Vários anos depois, Mia deixou o segredo assustador para trás e construiu uma carreira de sucesso e uma família amorosa para si mesma, mas Rob voltou sóbrio e quer confessar o crime que o assombra. Com medo de perder tudo o que ela construiu, Mia mata Rob, enviando-a como uma bola de neve por um caminho vicioso de sangue frio. Riseborough é de aço e reservado, mas vamos suas emoções aparecerem em todos os momentos certos, impedindo Mia de ser uma sádica completa e sem coração.

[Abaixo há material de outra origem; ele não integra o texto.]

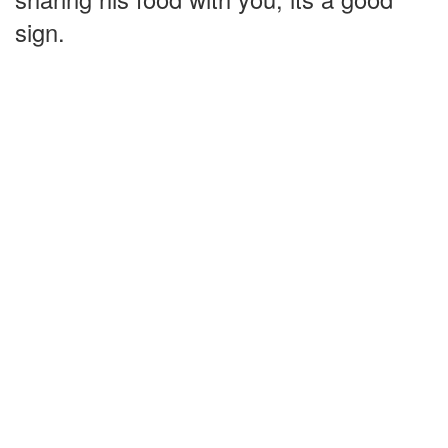
sign.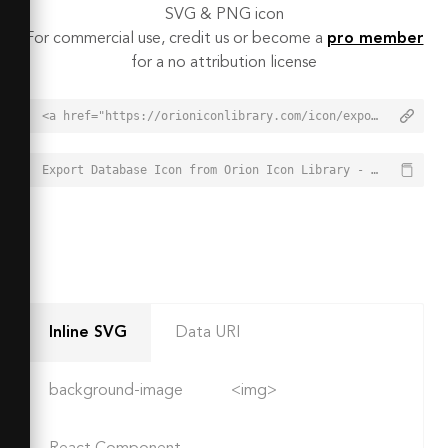
SVG & PNG icon
For commercial use, credit us or become a
pro member
for a no attribution license
<a href="https://orioniconlibrary.com/icon/export-database-1989">Export Database Icon from Orion Icon Library - Free vector icons - SVG, PNG, & Icon Font</a>
Export Database Icon from Orion Icon Library - Free vector icons - SVG, PNG, & Icon Font - https://orioniconlibrary.com/icon/export-database-1989
Inline SVG
Data URI
background-image
<img>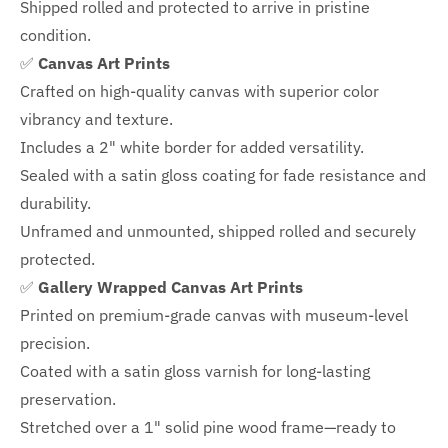
Shipped rolled and protected to arrive in pristine
condition.
✅
Canvas Art Prints
Crafted on high-quality canvas with superior color
vibrancy and texture.
Includes a
2" white border for added versatility.
Sealed with a satin gloss coating for fade resistance and
durability.
Unframed and unmounted, shipped rolled and securely
protected.
✅
Gallery Wrapped Canvas Art Prints
Printed on premium-grade canvas with
museum-level
precision.
Coated with a satin gloss varnish for long-lasting
preservation.
Stretched over a 1" solid pine wood frame—ready to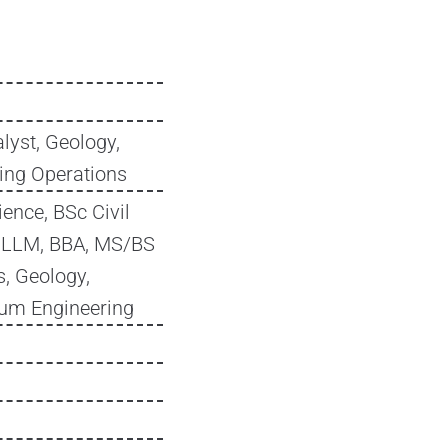
lyst, Geology,
ling Operations
ence, BSc Civil
, LLM, BBA, MS/BS
, Geology,
eum Engineering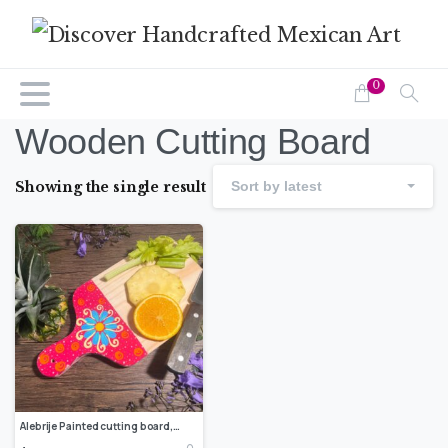
0
Wooden Cutting Board
Showing the single result
Sort by latest
Alebrije Painted cutting board, Rustic cutting board, Small cutting board, Wood chopping board, Chesse serving board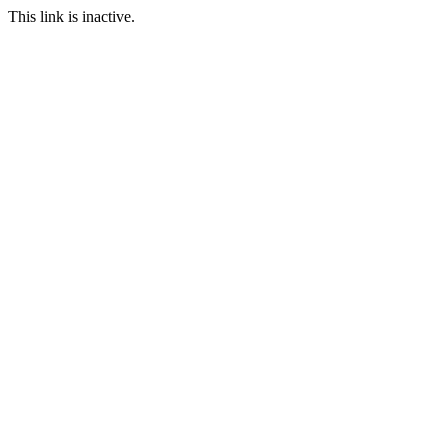
This link is inactive.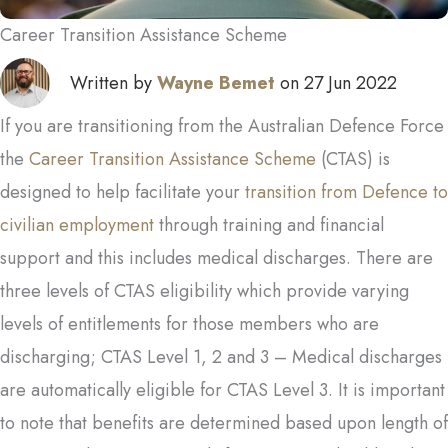
Career Transition Assistance Scheme
Written by
Wayne Bemet
on 27 Jun 2022
If you are transitioning from the Australian Defence Force
the
Career Transition Assistance Scheme
(CTAS) is
designed to help facilitate your
transition from Defence to
civilian employment
through training and financial
support and this includes medical discharges. There are
three levels of CTAS eligibility which provide varying
levels of entitlements for those members who are
discharging; CTAS Level 1, 2 and 3 – Medical discharges
are automatically eligible for CTAS Level 3. It is important
to note that benefits are determined based upon length of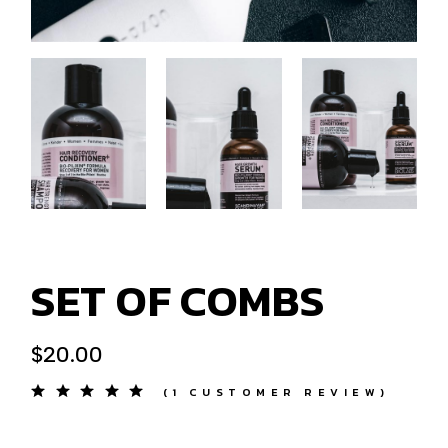
SET OF COMBS
$
20.00
(
1
CUSTOMER REVIEW)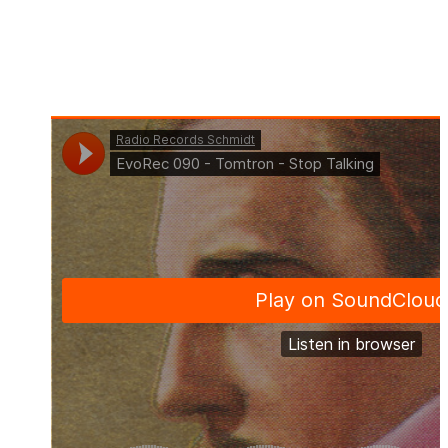
Pre-Order: 2023-12-08
Release Date: 2023-12-22
Publisher: Evosonic Records
Format: Single
Offer: Download & Streaming
Genre: Progressive House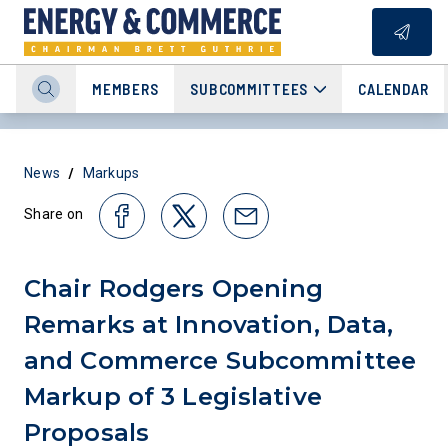
MEMBERS
SUBCOMMITTEES
CALENDAR
/
News
Markups
Share on
Chair Rodgers Opening
Remarks at Innovation, Data,
and Commerce Subcommittee
Markup of 3 Legislative
Proposals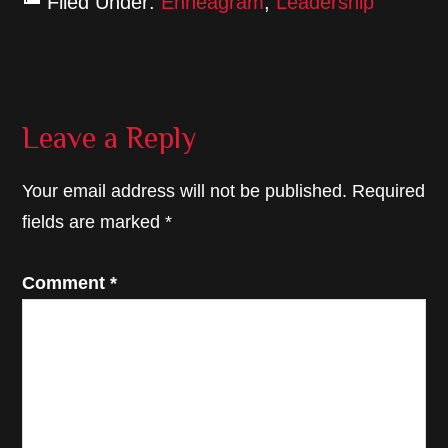
Filed Under:
Enneagram
,
Leadership
Reader
Leave a Reply
Interactions
Your email address will not be published.
Required
fields are marked
*
Comment
*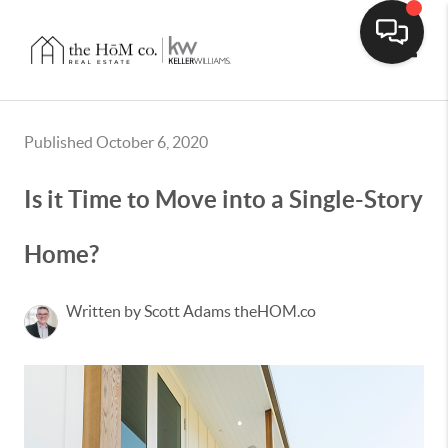
Toggle
Published October 6, 2020
Is it Time to Move into a Single-Story
Home?
Written by Scott Adams theHOM.co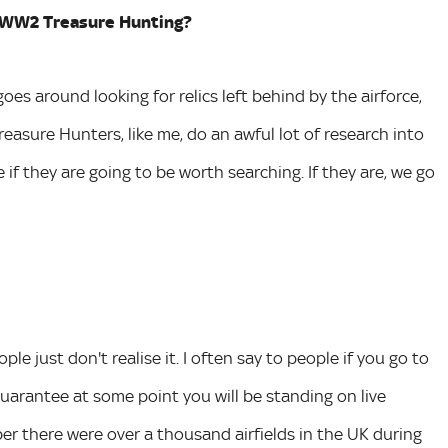
ut WW2 Treasure Hunting?
es around looking for relics left behind by the airforce,
easure Hunters, like me, do an awful lot of research into
f they are going to be worth searching. If they are, we go
ple just don't realise it. I often say to people if you go to
guarantee at some point you will be standing on live
er there were over a thousand airfields in the UK during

As coisas ficam complicadas para Mia quando um corretor de seguros liga para perguntar sobre um acidente que Mia testemunhou minutos depois de assassinar Rob. O corretor de seguros, interpretado com um determinismo brilhante e corajoso por Kiran Sonia Sawar, usa o dispositivo mencionado para fazer backup de sinistros de seguro. Assumindo o papel de detetive neste conto noir, o público espera que o agente e Mia se cruzem e que o agente descubra o segredo de Mia e a leve à justiça, mas isso é o que um show normal faria. Depois de cativar o público, observando-a se aproximar cada vez mais de Mia e de seus crimes, depois de sermos apresentados a seu marido, filho e novo animal de estimação, Mia assassina brutalmente o corretor de seguros, mas primeiro usa o dispositivo de memória para saber se ela contou a qualquer um sobre seu paradeiro. Acontece que o marido da agente sabia exatamente para onde ela estava indo, então Mia vai até a casa dos agentes para se certificar de que nenhuma testemunha sobreviva.

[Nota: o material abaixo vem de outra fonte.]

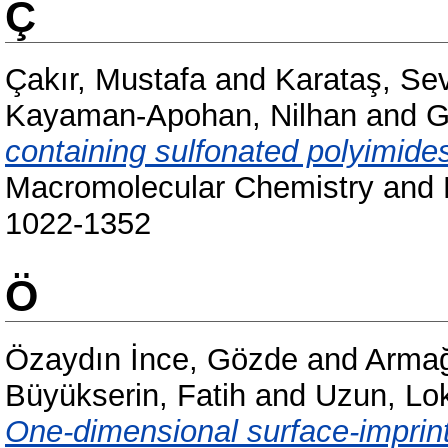
Ç
Çakır, Mustafa
and
Karataş, Se
Kayaman-Apohan, Nilhan
and
G
containing sulfonated polyimid
Macromolecular Chemistry and P
1022-1352
Ö
Özaydın İnce, Gözde
and
Armağ
Büyükserin, Fatih
and
Uzun, L
One-dimensional surface-imprint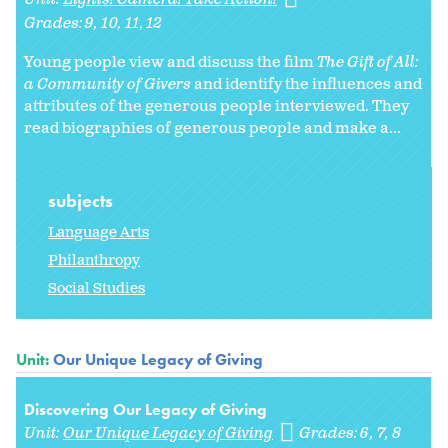
Grades:
9
10
11
12
Young people view and discuss the film
The Gift of All:
a Community of Givers
and identify the influences and
attributes of the generous people interviewed. They
read biographies of generous people and make a...
subjects
Language Arts
Philanthropy
Social Studies
Unit:
Our Unique Legacy of Giving
Discovering Our Legacy of Giving
Unit:
Our Unique Legacy of Giving
Grades:
6
7
8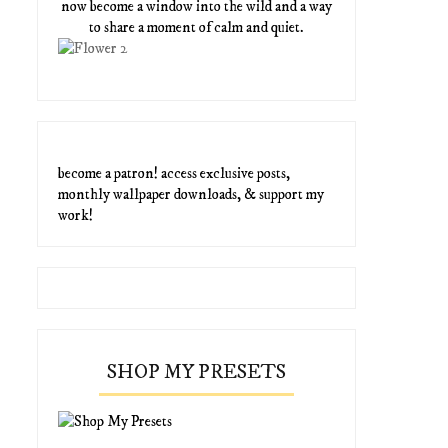
now become a window into the wild and a way
to share a moment of calm and quiet.
become a patron! access exclusive posts,
monthly wallpaper downloads, & support my
work!
SHOP MY PRESETS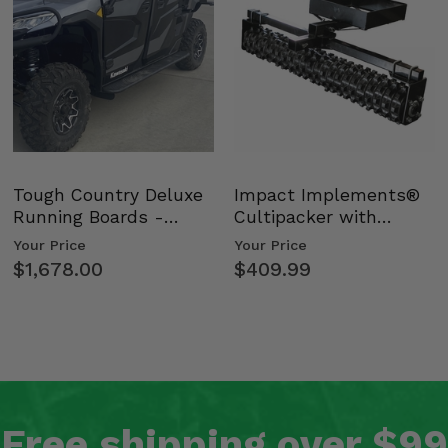
Tough Country Deluxe
Impact Implements®
Running Boards -
Cultipacker with
Kawasaki Ridge
Weight Tray
Your Price
Your Price
$1,678.00
$409.99
Free shipping over $99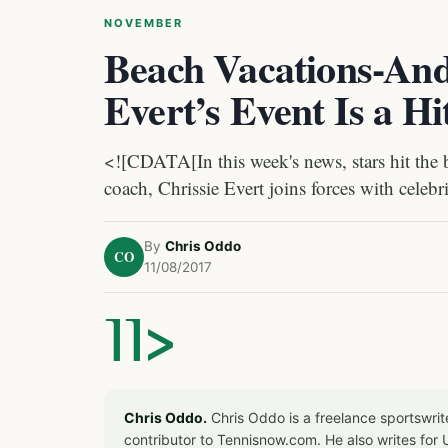
NOVEMBER
Beach Vacations-And
Evert’s Event Is a Hi
<![CDATA[In this week's news, stars hit the 
coach, Chrissie Evert joins forces with celebri
By
Chris Oddo
CO
11/08/2017
]]>
Chris Oddo.
Chris Oddo is a freelance sportswrit
contributor to Tennisnow.com. He also writes f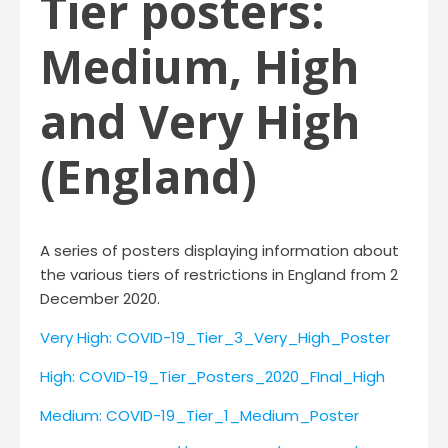
Tier posters:
Medium, High
and Very High
(England)
A series of posters displaying information about
the various tiers of restrictions in England from 2
December 2020.
Very High: COVID-19_Tier_3_Very_High_Poster
High: COVID-19_Tier_Posters_2020_FInal_High
Medium: COVID-19_Tier_1_Medium_Poster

Desculpe se pareço uma puritana, mas não obtenho nenhuma satisfação com nada disso, nem mesmo do tipo mórbido. Consigo posicionar alguém como o herói apenas para despachá-lo inesperadamente. Claro, tudo bem, mas o assassinato do agente de seguros parecia muito sombrio, mesmo para este programa, e então tivemos que assistir ao assassinato do marido e de um bebê. Talvez eu tenha suavizado com a idade, mas isso não é algo que eu realmente quero ver no meu entretenimento e sinto como se estivesse em choque pelo choque. Já estabelecemos que Mia quebrou mal e fará de tudo para manter a vida que ela criou. Assassinar o bebê parecia um exagero grosseiro. Aí ouvimos que o bebê estava cego, uma fala que deveria ter sido acompanhada pelo som de um trombone triste - pelo menos é assim que o episódio se passa no momento. A reviravolta final, de Mia ser pega por causa da memória da cobaia, é uma facada de humor absurdo que é completamente ineficaz. A reviravolta deve inspirar mais gemidos do que risadas de admiração.

Tem bastante escuridão Espelho preto contos dignos de seu tempo nesta temporada, 'USS Callister', 'Metalhead' e até 'Arkangel', todos trafegam em momentos horríveis e indutores de constrangimento em uma moda inteligente e indutora de suspense sem cair em muito cinismo, mas 'Crocodile' é um deles. Embora belamente filmado e executado de forma maravilhosa, o episódio é uma rara perda para Brooker, uma parcela indulgente e bárbara que o deixará com a sensação de precisar de um banho depois de assistir.